Top of Provided information

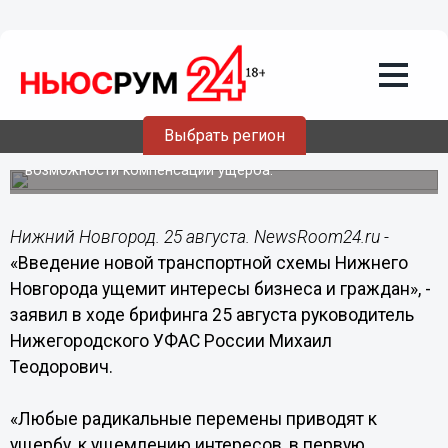
Введение новой транспортной схемы
Нижнего Новгорода ущемит интересы
бизнеса и граждан, - Теодорович
Руководитель Нижегородского УФАС уверен, что
властям необходимо провести независимый мониторинг
Выбрать регион
существующих в городе проблем с транспортом,
оценить риски для населения и бизнеса, подумать о
возможности компенсации ущерба.
Нижний Новгород. 25 августа. NewsRoom24.ru -
«Введение новой транспортной схемы Нижнего
Новгорода ущемит интересы бизнеса и граждан», -
заявил в ходе брифинга 25 августа руководитель
Нижегородского УФАС России Михаил
Теодорович.
«Любые радикальные перемены приводят к
ущербу, к ущемлению интересов, в первую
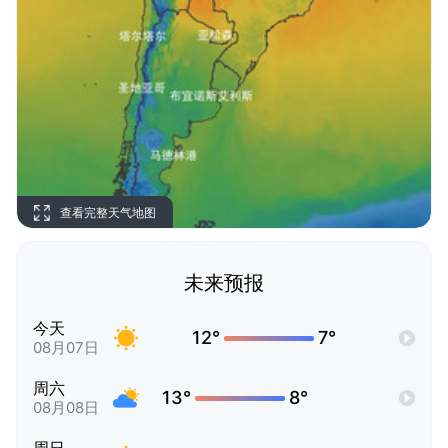
查看完整天气地图
未来预报
今天
12°
7°
08月07日
周六
13°
8°
08月08日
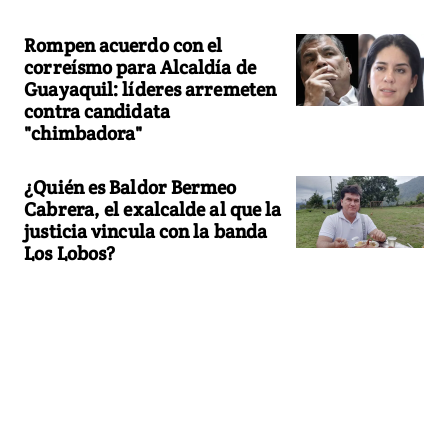
Rompen acuerdo con el
correísmo para Alcaldía de
Guayaquil: líderes arremeten
contra candidata
"chimbadora"
¿Quién es Baldor Bermeo
Cabrera, el exalcalde al que la
justicia vincula con la banda
Los Lobos?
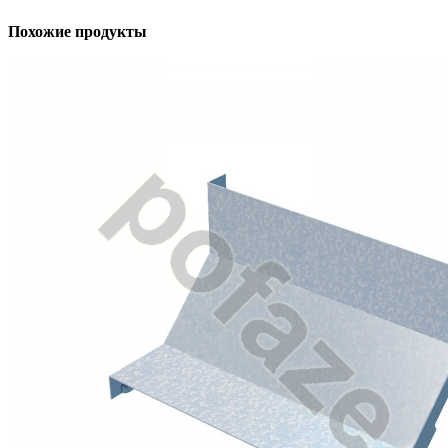
Похожие продукты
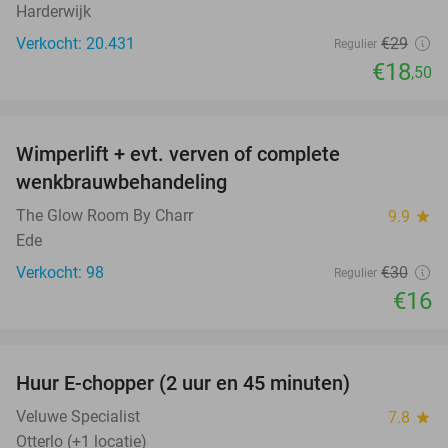
Harderwijk
Verkocht: 20.431
€29
Regulier
€18
,50
favorite_border
Wimperlift + evt. verven of complete
47%
wenkbrauwbehandeling
The Glow Room By Charr
9.9
star
Ede
Verkocht: 98
€30
Regulier
€16
favorite_border
Huur E-chopper (2 uur en 45 minuten)
28%
Veluwe Specialist
7.8
star
Otterlo (+1 locatie)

Bottom of Provided information

**What the task asks**.
Give the records again exactly, pictures left out.

**Answer area**.
Введение новой транспортной схемы
Нижнего Новгорода ущемит интересы
бизнеса и граждан, - Теодорович
Руководитель Нижегородского УФАС уверен, что
властям необходимо провести независимый мониторинг
Выбрать регион
существующих в городе проблем с транспортом,
оценить риски для населения и бизнеса, подумать о
возможности компенсации ущерба.
Нижний Новгород. 25 августа. NewsRoom24.ru -
«Введение новой транспортной схемы Нижнего
Новгорода ущемит интересы бизнеса и граждан», -
заявил в ходе брифинга 25 августа руководитель
Нижегородского УФАС России Михаил
Теодорович.
«Любые радикальные перемены приводят к
ущербу, к ущемлению интересов, в первую
查看完整天气地图
未来预报
今天
12°
7°
08月07日
周六
13°
8°
08月08日
Rompen acuerdo con el
correísmo para Alcaldía de
Guayaquil: líderes arremeten
contra candidata
"chimbadora"
¿Quién es Baldor Bermeo
Cabrera, el exalcalde al que la
justicia vincula con la banda
Los Lobos?
Похожие продукты
Harderwijk
Verkocht: 20.431
€29
Regulier
€18
,50
favorite_border
Wimperlift + evt. verven of complete
47%
wenkbrauwbehandeling
The Glow Room By Charr
9.9
star
Ede
Verkocht: 98
€30
Regulier
€16
favorite_border
Huur E-chopper (2 uur en 45 minuten)
28%
Veluwe Specialist
7.8
star
Otterlo (+1 locatie)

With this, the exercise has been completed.